# Maximum chuck RPM - how much danger?



## Byrney (Feb 4, 2008)

How seriously should maximum chuck RPM figures be taken? For example, if I spin my Vicmarc VM120 (max quoted speed 2500rpm) at the top speed of my lathe (3200 rpm), is it likely to explode and kill me, or is Vicmarc being very conservative with its specifications? Does anyone know of a chuck failing due to high rpm? What are the actual risks of running a chuck faster than it says on the label?

I don't see why a 5" woodturning chuck would have as low a limit as 2500rpm. If you look at specs for 5" engineering chucks, they're generally good to 5000rpm and beyond. Manufacturers obviously intend even their bigger chucks to be used for very small workpieces because they supply the appropriate jaws - so why would they make the chuck unable to withstand the high speeds necessary for turning 1" stock and smaller?


----------



## john lucas (Sep 18, 2007)

Personally I never turn that fast. I have used my vicmarc100 at 3000 to turn some small parts but I usually even turn these at 2000 or less. I think the maximum speed would only be a problem if you were turning objects the size that the 120 would handle. Smaller stuff wouldn't be a problem but I would contact Vicmarc.

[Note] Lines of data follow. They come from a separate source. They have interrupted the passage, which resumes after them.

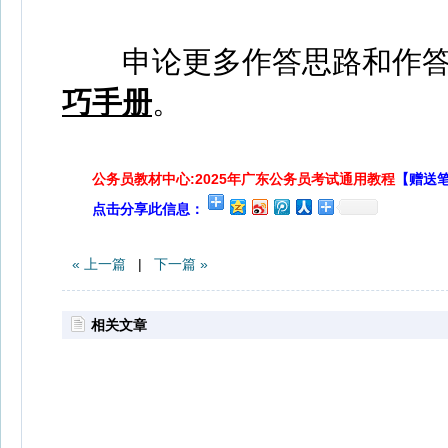
申论更多作答思路和作答
巧手册
。
公务员教材中心:2025年广东公务员考试通用教程
【赠送
点击分享此信息：
« 上一篇
|
下一篇 »
相关文章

Their customer service has always been great when I had a question.


----------



## TS3660 (Mar 4, 2008)

Yes, it will blow apart and kill everything within 10 miles except gray squirrels, which can survive anything.


----------



## Barry Ward (Mar 22, 2008)

*max chuck rpm*

I have never heard of a chuck blowing apart,but then thats not to say it hasn't happened.My BIG concern at that spead would be the piece flyin off and klunkin me in my pretty face.

Ken


----------